Supplied material =>
Content starts

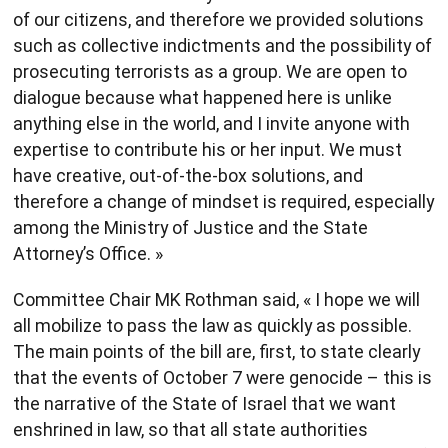
of our citizens, and therefore we provided solutions
such as collective indictments and the possibility of
prosecuting terrorists as a group. We are open to
dialogue because what happened here is unlike
anything else in the world, and I invite anyone with
expertise to contribute his or her input. We must
have creative, out-of-the-box solutions, and
therefore a change of mindset is required, especially
among the Ministry of Justice and the State
Attorney’s Office. »
Committee Chair MK Rothman said, « I hope we will
all mobilize to pass the law as quickly as possible.
The main points of the bill are, first, to state clearly
that the events of October 7 were genocide – this is
the narrative of the State of Israel that we want
enshrined in law, so that all state authorities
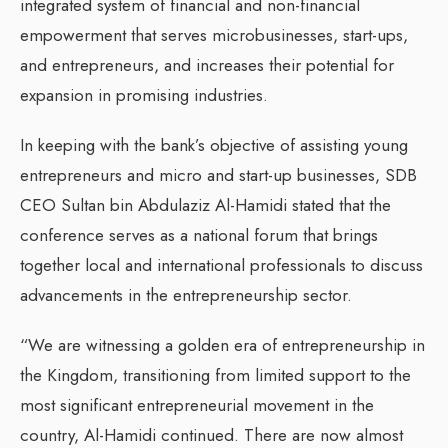
integrated system of financial and non-financial
empowerment that serves microbusinesses, start-ups,
and entrepreneurs, and increases their potential for
expansion in promising industries.
In keeping with the bank’s objective of assisting young
entrepreneurs and micro and start-up businesses, SDB
CEO Sultan bin Abdulaziz Al-Hamidi stated that the
conference serves as a national forum that brings
together local and international professionals to discuss
advancements in the entrepreneurship sector.
“We are witnessing a golden era of entrepreneurship in
the Kingdom, transitioning from limited support to the
most significant entrepreneurial movement in the
country, Al-Hamidi continued. There are now almost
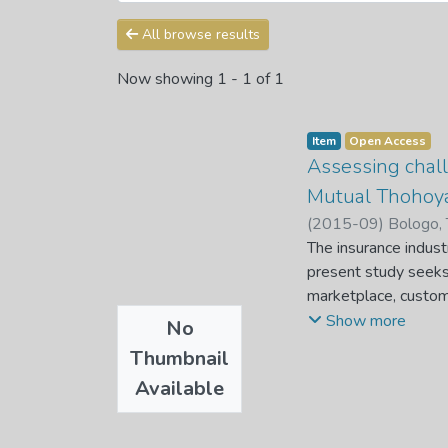
All browse results
Now showing
1 - 1 of 1
Item
Open Access
Assessing chall
Mutual Thohoy
(
2015-09
)
Bologo, 
The insurance indust
present study seeks 
marketplace, custome
considered confusing
Show more
No
financial advisor's e
Thumbnail
they are purchasing f
Available
they can reach matur
It is against this b
these challenges to 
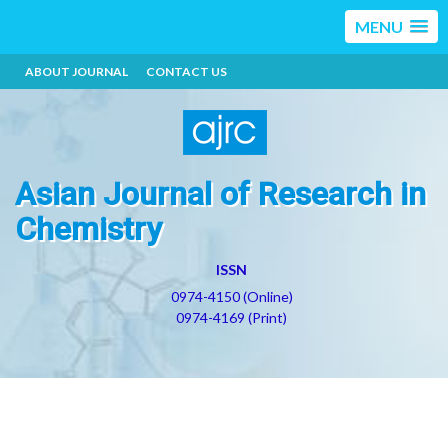
MENU
ABOUT JOURNAL
CONTACT US
Asian Journal of Research in
Chemistry
ISSN
0974-4150 (Online)
0974-4169 (Print)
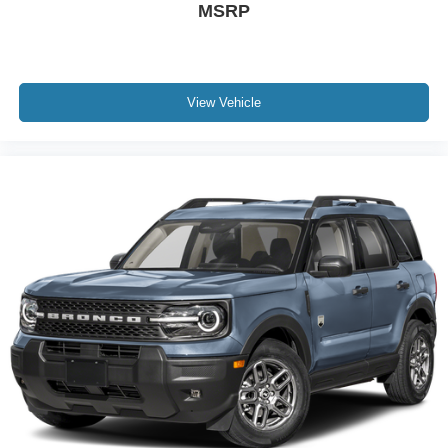
MSRP
View Vehicle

Content ends

To do => Report, for the data above, every line in which the string "therefore" appears.

Task solution =>
of our citizens, and therefore we provided solutions
therefore a change of mindset is required, especially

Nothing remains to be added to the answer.